Graham Appo

Personal information
- Born: 11 July 1974 (age 51) Southport, Australia

Playing information
- Height: 176 cm (5 ft 9 in)
- Weight: 85 kg (13 st 5 lb)
- Position: Wing, Fullback, Five-eighth, Centre
Club
| Years | Team | Pld | T | G | FG | P |
| 1994–98 | Canberra Raiders | 20 | 7 | 3 | 0 | 34 |
| 1998 | Adelaide Rams | 14 | 12 | 34 | 0 | 116 |
| 1999 | Sydney City Roosters | 3 | 0 | 5 | 0 | 10 |
| 2000 | North Qld Cowboys | 15 | 4 | 3 | 0 | 22 |
| 2001 | Huddersfield Giants | 7 | 4 | 0 | 0 | 16 |
| 2002–05 | Warrington Wolves | 73 | 35 | 80 | 0 | 300 |
|  | Total | 132 | 62 | 125 | 0 | 498 |
- Source:

= Graham Appo =

Australian rugby league footballer

Graham Appo (born 11 July 1974) is an Indigenous Australian former professional rugby league footballer of the 1990s and 2000s. He played throughout the back-line during his long career and was also a talented goal-kicker. Appo started playing first-grade club football in the New South Wales Rugby League premiership for the Canberra Raiders in 1994, winning the club's rookie of the year award. Early in the 1998 season, he joined the Adelaide Rams for their final season in the NRL, setting club records for most tries in a match (3), most tries in a season (12), most goals in a match (8), most points in a match (24) and most points for a season (116). He then moved to the Sydney City Roosters and later the North Queensland Cowboys for a season each.

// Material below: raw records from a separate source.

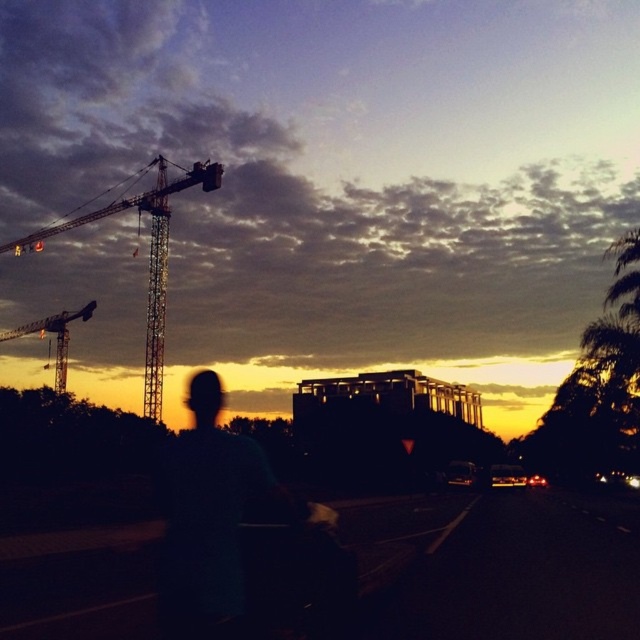 Can you confirm if matte black construction crane at upper left is positioned below metallic construction crane at upper left?

No.

Find the location of a particular element. This screenshot has height=640, width=640. matte black construction crane at upper left is located at coordinates (346, 177).

Between matte black construction crane at upper left and metallic silver crane at left, which one appears on the left side from the viewer's perspective?

From the viewer's perspective, metallic silver crane at left appears more on the left side.

Does matte black construction crane at upper left appear on the left side of metallic silver crane at left?

No, matte black construction crane at upper left is not to the left of metallic silver crane at left.

Describe the element at coordinates (346, 177) in the screenshot. I see `matte black construction crane at upper left` at that location.

Image resolution: width=640 pixels, height=640 pixels. I want to click on matte black construction crane at upper left, so click(x=346, y=177).

Can you confirm if metallic silver crane at left is thinner than metallic construction crane at upper left?

No.

Locate an element on the screen. metallic silver crane at left is located at coordinates tap(148, 257).

This screenshot has width=640, height=640. I want to click on metallic silver crane at left, so click(148, 257). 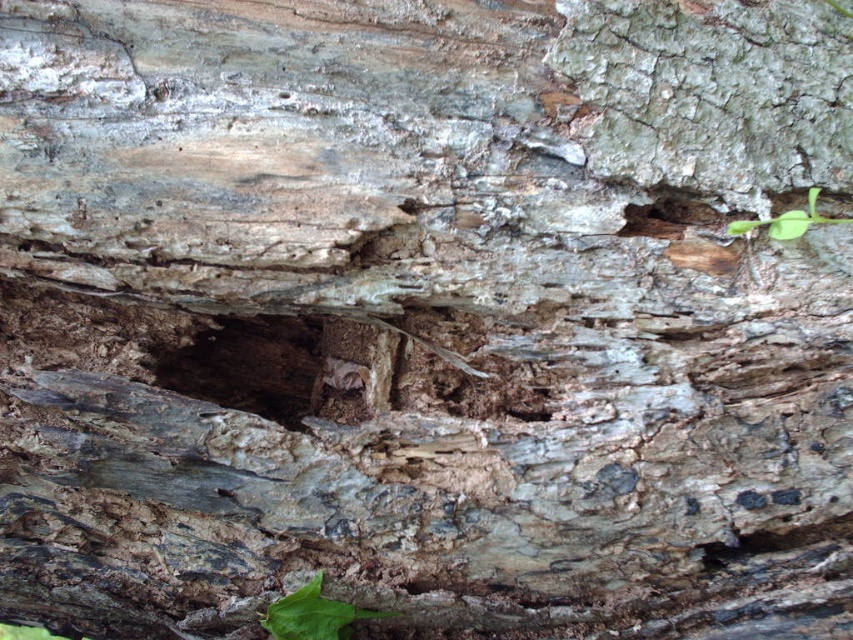 Question: Is dark wood hole at center bigger than green leafy plant at upper right?

Choices:
 (A) no
 (B) yes

Answer: (B)

Question: In this image, where is dark wood hole at center located relative to green leafy plant at lower center?

Choices:
 (A) above
 (B) below

Answer: (A)

Question: Is green leafy plant at lower center wider than green leafy plant at upper right?

Choices:
 (A) no
 (B) yes

Answer: (A)

Question: Which is farther from the dark wood hole at center?

Choices:
 (A) green leafy plant at lower center
 (B) green leafy plant at upper right

Answer: (B)

Question: Estimate the real-world distances between objects in this image. Which object is closer to the green leafy plant at upper right?

Choices:
 (A) dark wood hole at center
 (B) green leafy plant at lower center

Answer: (A)

Question: Which object is farther from the camera taking this photo?

Choices:
 (A) green leafy plant at upper right
 (B) green leafy plant at lower center
 (C) dark wood hole at center

Answer: (C) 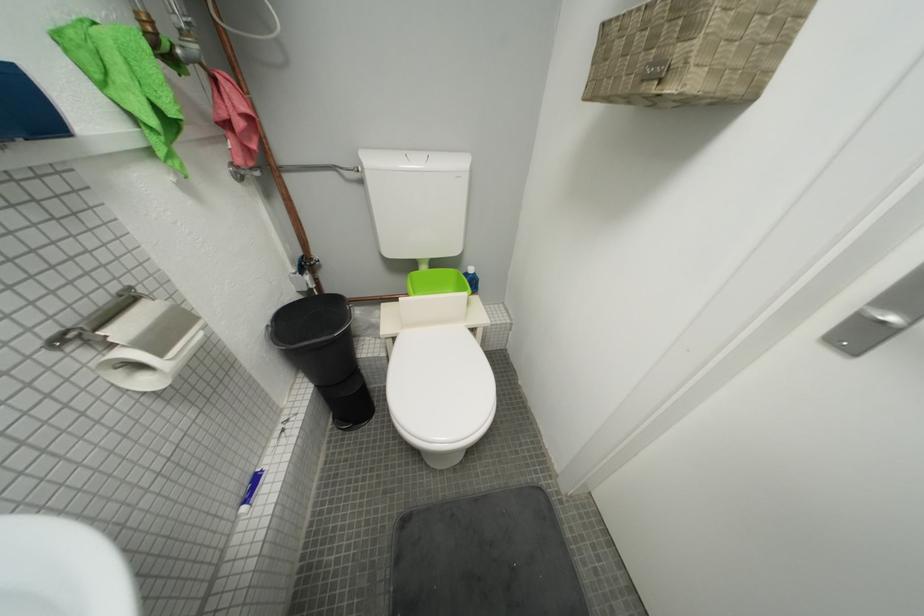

Appo embarked on a career in the English Super League after the 2000 NRL season. In England, he played for the Huddersfield Giants and Warrington Wolves. Appo's best year came in 2003 when, covering at for the injured Lee Briers, he scored 23 tries for Warrington, in one game scoring a total of 34 points, which was the second-highest individual points haul for a player in Super League at the time. He was later named in that year's Super League Dream Team.